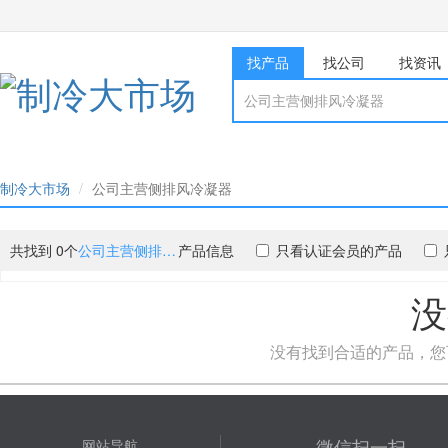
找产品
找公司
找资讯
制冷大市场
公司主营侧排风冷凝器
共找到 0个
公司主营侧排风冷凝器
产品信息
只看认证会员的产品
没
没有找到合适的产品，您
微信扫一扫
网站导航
____________
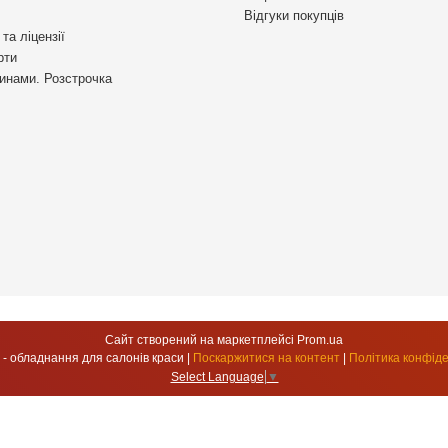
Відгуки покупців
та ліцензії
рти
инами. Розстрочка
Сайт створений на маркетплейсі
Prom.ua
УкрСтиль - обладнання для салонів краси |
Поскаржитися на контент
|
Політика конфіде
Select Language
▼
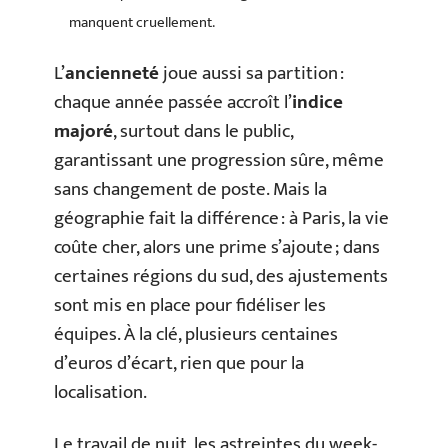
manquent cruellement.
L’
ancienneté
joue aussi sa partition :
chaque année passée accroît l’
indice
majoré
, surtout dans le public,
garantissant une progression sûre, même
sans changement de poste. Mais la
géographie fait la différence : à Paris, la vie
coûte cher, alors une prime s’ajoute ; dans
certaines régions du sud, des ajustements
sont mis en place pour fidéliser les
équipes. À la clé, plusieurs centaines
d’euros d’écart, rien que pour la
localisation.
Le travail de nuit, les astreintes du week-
____________
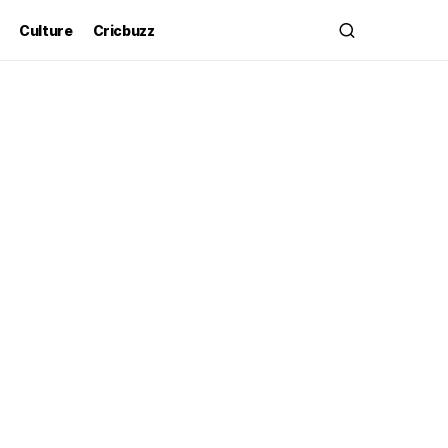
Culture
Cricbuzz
____________
### Exercise description
Nothing but the lines above from the one containing "certaines régions du sud, des ajustements" through the one containing "Le travail de" should appear in the answer, each repeated exactly.

### Task result
certaines régions du sud, des ajustements
sont mis en place pour fidéliser les
équipes. À la clé, plusieurs centaines
d’euros d’écart, rien que pour la
localisation.
Le travail de nuit, les astreintes du week-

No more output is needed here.